Divorce can also be a spiritual curse. The Catholic Church, in its most brazen betrayal of the grace of Christ, refuses communion to parishioners who divorce and remarry. Canon law declares violators are among those who “obstinately persist in manifestly grave sin.” Protestant clergy may also inappropriately reject divorce as an option when parishioners seek their counsel. These judgments are the opposite of Christ’s teachings.


In the Sermon on the Mount, Jesus instructs, “It has been said, ‘Anyone who divorces his wife must give her a certificate of divorce.’ But I tell you that anyone who divorces his wife, except for marital unfaithfulness, causes her to become an adulteress, and anyone who marries the divorced woman commits adultery.” To properly apply this passage to our lives, we must understand its social context as well as its context in the sermon.

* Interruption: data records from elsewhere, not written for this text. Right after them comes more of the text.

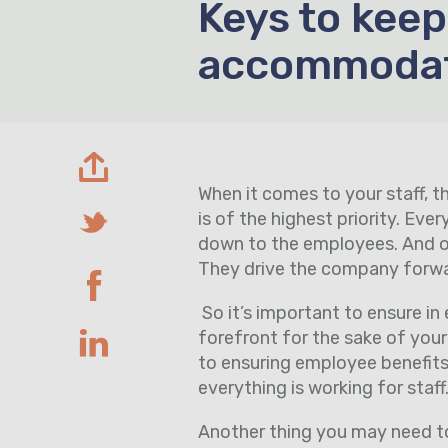
Keys to keep
accommoda
When it comes to your staff, 
is of the highest priority. Ev
down to the employees. And one
They drive the company forward
So it’s important to ensure in 
forefront for the sake of your
to ensuring employee benefits 
everything is working for staff
Another thing you may need t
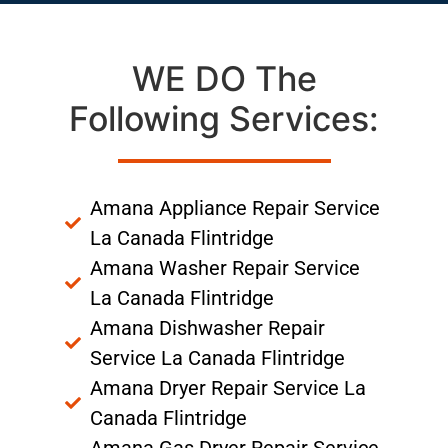
WE DO The
Following Services:
Amana Appliance Repair Service
La Canada Flintridge
Amana Washer Repair Service
La Canada Flintridge
Amana Dishwasher Repair
Service La Canada Flintridge
Amana Dryer Repair Service La
Canada Flintridge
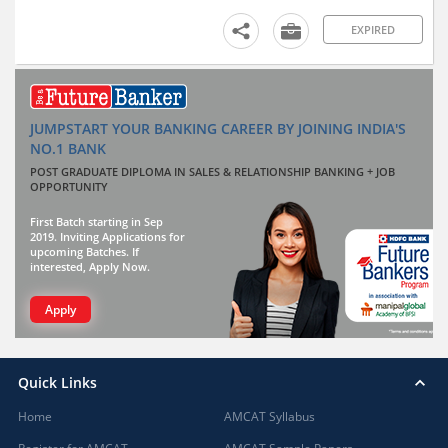
EXPIRED
JUMPSTART YOUR BANKING CAREER BY JOINING INDIA'S
NO.1 BANK
POST GRADUATE DIPLOMA IN SALES & RELATIONSHIP BANKING + JOB
OPPORTUNITY
First Batch starting in Sep
2019. Inviting Applications for
upcoming Batches. If
interested, Apply Now.
Apply
Quick Links
Home
AMCAT Syllabus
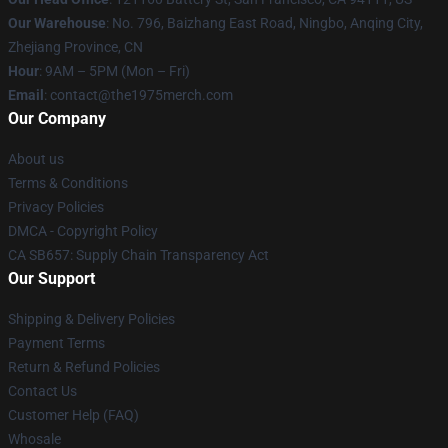
Our Warehouse
: No. 796, Baizhang East Road, Ningbo, Anqing City,
Zhejiang Province, CN
Hour
: 9AM – 5PM (Mon – Fri)
Email
: contact@the1975merch.com
Our Company
About us
Terms & Conditions
Privacy Policies
DMCA - Copyright Policy
CA SB657: Supply Chain Transparency Act
Our Support
Shipping & Delivery Policies
Payment Terms
Return & Refund Policies
Contact Us
Customer Help (FAQ)
Whosale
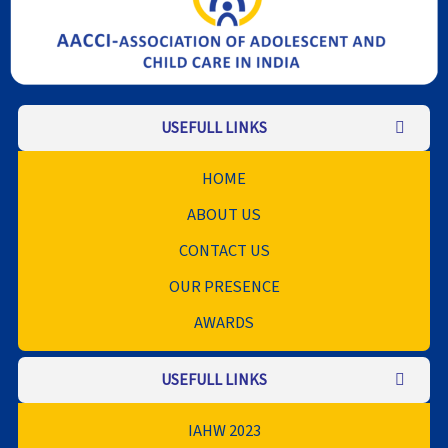
USEFULL LINKS
HOME
ABOUT US
CONTACT US
OUR PRESENCE
AWARDS
USEFULL LINKS
IAHW 2023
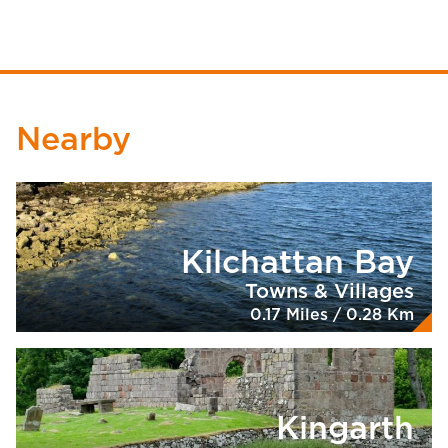
Nearby
Kilchattan Bay
Towns & Villages
0.17 Miles / 0.28 Km
Kingarth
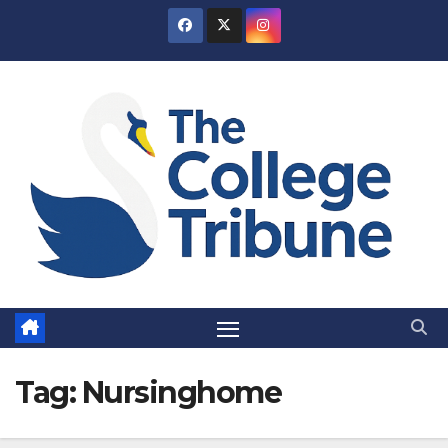
Skip
to
content
Tag:
Nursinghome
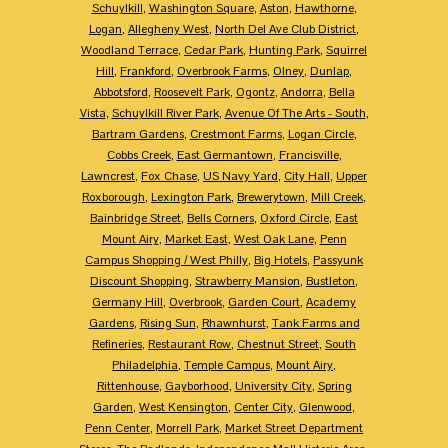
Schuylkill
,
Washington Square
,
Aston
,
Hawthorne
,
Logan
,
Allegheny West
,
North Del Ave Club District
,
Woodland Terrace
,
Cedar Park
,
Hunting Park
,
Squirrel
Hill
,
Frankford
,
Overbrook Farms
,
Olney
,
Dunlap
,
Abbotsford
,
Roosevelt Park
,
Ogontz
,
Andorra
,
Bella
Vista
,
Schuylkill River Park
,
Avenue Of The Arts - South
,
Bartram Gardens
,
Crestmont Farms
,
Logan Circle
,
Cobbs Creek
,
East Germantown
,
Francisville
,
Lawncrest
,
Fox Chase
,
US Navy Yard
,
City Hall
,
Upper
Roxborough
,
Lexington Park
,
Brewerytown
,
Mill Creek
,
Bainbridge Street
,
Bells Corners
,
Oxford Circle
,
East
Mount Airy
,
Market East
,
West Oak Lane
,
Penn
Campus Shopping / West Philly
,
Big Hotels
,
Passyunk
Discount Shopping
,
Strawberry Mansion
,
Bustleton
,
Germany Hill
,
Overbrook
,
Garden Court
,
Academy
Gardens
,
Rising Sun
,
Rhawnhurst
,
Tank Farms and
Refineries
,
Restaurant Row
,
Chestnut Street
,
South
Philadelphia
,
Temple Campus
,
Mount Airy
,
Rittenhouse
,
Gayborhood
,
University City
,
Spring
Garden
,
West Kensington
,
Center City
,
Glenwood
,
Penn Center
,
Morrell Park
,
Market Street Department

In Jesus’ culture, a wife cannot divorce her husband. A husband, however, can divorce a wife for virtually any reason. Spoil the dinner, you’re gone. Refuse to wear a veil in public, you’re dismissed. Talk with a man in the street, you’re out. With two witnesses in attendance, a husband presents a certificate of divorce. The wife must leave.

Suddenly, the woman’s status has dramatically deteriorated. For some women, the only option is becoming a beggar. Like males who suffer economic injustice, these women are unlikely to survive more than five years. Divorce is sometimes a death sentence.


So what sounds like a prohibition against divorce is actually a warning against gender injustice. The social context of Jesus’ saying is clear: Women are property—and divorce is a method for husbands to dispose of their property. As a result, marriage is so insecure that some women refuse to marry.

We also overlook the depth of Jesus’ teaching if we interpret these verses on divorce literally. This saying is one of six antitheses addressing people who claim they are ‘righteous’ by fulfilling Old Testament law. So Jesus declares it is not enough to avoid murder; we must not cling to our anger. It is not sufficient to avoid adultery; when we lust we also commit adultery. It is not enough to be truthful when we swear an oath; we must be so honest that oaths are irrelevant.

Likewise, the vengeance of “an eye for an eye” and the hatred of enemies must be transformed by the practice of forgiveness and compassion.

Jesus is not instituting a new set of laws. He is stating the impossibility of gaining righteousness through law. Jesus is asking us to measure our distance from the ideal. Instead of concluding we are good and just people, we must recognize our profound need of God’s forgiveness.


The deeper meaning of these antitheses is Jesus’ call for relationships that strive to be just. The ideal calls us to avoid bearing grudges. The ideal asks us to respect human beings rather than perceive them merely as sexual objects. The ideal is honesty, forgiveness, compassion and love—and the ideal for marriage is a permanent relationship encompassing all these values.

Jesus is not codifying a new law for divorce. All of us fall short of the ideal of marriage even if we never divorce. Jesus is calling us to continually strive for the ideal in all our relationships, including our marital relationships.

Remaining married when a partner is abusive and refuses to change does not make us righteous. Indeed, continuing in such a marriage often perpetuates injustice. Jesus has not mandated a new legalism for marriage or any other relationship. Rather, he wants us to appreciate our dependency upon God’s grace.

Sometimes, divorce is necessary. In such circumstances, we must recognize our failures, learn from our mistakes, and seek God’s guidance to live justly. By God’s grace, we will find that which we seek.